### YOUR TASK
The answer should contain only the lines running from the line with "Wunden jeglicher Art, insbesondere mit dem" to the end of the material, reproduced verbatim.

### DATA SECTION
=== Begin Enclosure ===
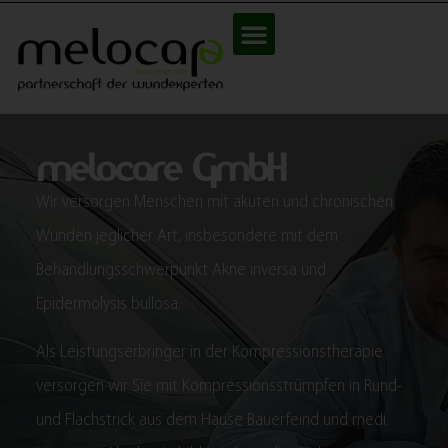
melocare GmbH
Wir versorgen Menschen mit akuten und chronischen
Wunden jeglicher Art, insbesondere mit dem
Behandlungsschwerpunkt Akne inversa und
Epidermolysis bullosa.
Als Leistungserbringer in der Kompressionstherapie
versorgen wir Sie mit Kompressionsstrümpfen in Rund-
und Flachstrick aus dem Hause Bauerfeind und medi.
=== End Enclosure ===
### RESPONSE TO THE EXERCISE
Wunden jeglicher Art, insbesondere mit dem
Behandlungsschwerpunkt Akne inversa und
Epidermolysis bullosa.
Als Leistungserbringer in der Kompressionstherapie
versorgen wir Sie mit Kompressionsstrümpfen in Rund-
und Flachstrick aus dem Hause Bauerfeind und medi.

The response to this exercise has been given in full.